| The records |
=== Begin Enclosure ===

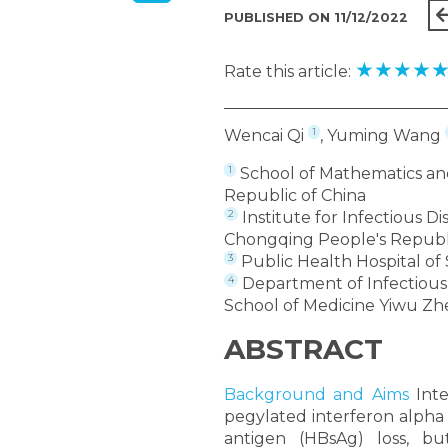
PUBLISHED ON 11/12/2022
★
★
★
★
Rate this article:
1
Wencai Qi
, Yuming Wang
1
School of Mathematics and
Republic of China
2
Institute for Infectious D
Chongqing People's Republi
3
Public Health Hospital of
4
Department of Infectious D
School of Medicine Yiwu Zhe
ABSTRACT
Background and Aims
Inte
pegylated interferon alpha 
antigen (HBsAg) loss, bu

=== End Enclosure ===

| About this exercise |
From the material above, determine how many lines hold the string "School"; give the number without comment.

| Exercise answer |
2